Except that I did. Terribly. Sitting there, in the high school gym, with the few friends I do have in this place, I felt like someone had dropped my gut out from under me, partly because it was my friend making this joke. Partly because she is one of the only people within a thousand miles who I know, let alone who I like and who likes me (I'm talking, count on your fingers here, folks. A thousand miles, and I've got... maybe five people who I could tolerate, and who could tolerate me, for the length of time it takes to eat a meal).

And the reason for the feel-bad, I think, is the same reason rape jokes aren't acceptable, even when they're made in a comedy club, by a lady comedian, on the ever-sacred-anything-goes-stage-of-modern-comedy (not that I'm equating the herpes and rape, at all; they are not the same, they are not the same, they are not the same). It's the reason why racist jokes are shitty even when they're made by "people who have lots of black friends and stuff." It's because the jokes themselves, no matter who tells them or who hears them, are based on a narrative that's shitty.
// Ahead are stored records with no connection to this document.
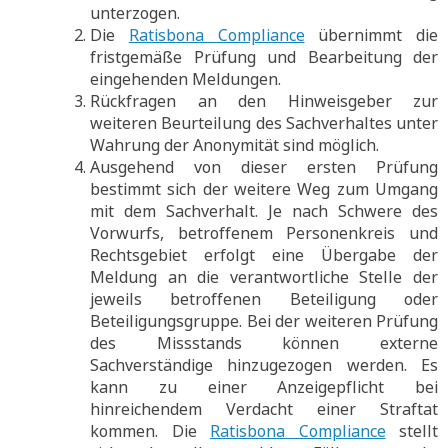
unterzogen.
Die
Ratisbona Compliance
übernimmt die
fristgemäße Prüfung und Bearbeitung der
eingehenden Meldungen.
Rückfragen an den Hinweisgeber zur
weiteren Beurteilung des Sachverhaltes unter
Wahrung der Anonymität sind möglich.
Ausgehend von dieser ersten Prüfung
bestimmt sich der weitere Weg zum Umgang
mit dem Sachverhalt. Je nach Schwere des
Vorwurfs, betroffenem Personenkreis und
Rechtsgebiet erfolgt eine Übergabe der
Meldung an die verantwortliche Stelle der
jeweils betroffenen Beteiligung oder
Beteiligungsgruppe. Bei der weiteren Prüfung
des Missstands können externe
Sachverständige hinzugezogen werden. Es
kann zu einer Anzeigepflicht bei
hinreichendem Verdacht einer Straftat
kommen. Die
Ratisbona Compliance
stellt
They represent shitty things, and in telling them, those shitty things are given credence, period.

My friend's joke was based on this assumption: having herpes is bad enough, and rare enough, that the idea of almost-getting it from something as benign as drinking a soda is funny (which is doubly hilarious, to me, because people get herpes from sharing drinks a lot, in real life). And that's a shitty assumption. My friend is not a bad person, and I am not overly sensitive, but the assumption that herpes is bad enough, or that the social stigma around having herpes is legitimate enough to make that joke funny: this is why it's not an okay joke.

I don't have to be uptight for it to not be an okay joke, and my friend doesn't have to be a bad person to have made a not-okay joke. But it's still a not-okay joke, and I still sat there, and waited until the nausea died down, and waited until my face stopped flushing, and watched high schoolers slap a volleyball back and forth across the gym until I could swallow enough to talk and re-join the conversation.

Because this shit makes me feel bad. Period.

So how am I going to handle it in the future? I don't know. I think things like people declaring they have herpes (as my friend did on twitter last year) helps, reading things like this post and this post helps. But what will I do in the moment? I don't know. Work on better #3 rebuttals. Get smarter, get better at talking about it. And, probably, come here to write more. Because the writing at least helps with the feeling better about it. Sort of like, in the early days, saying it out loud and calling it by it's name.

All together now: herpes! herpes! herpes!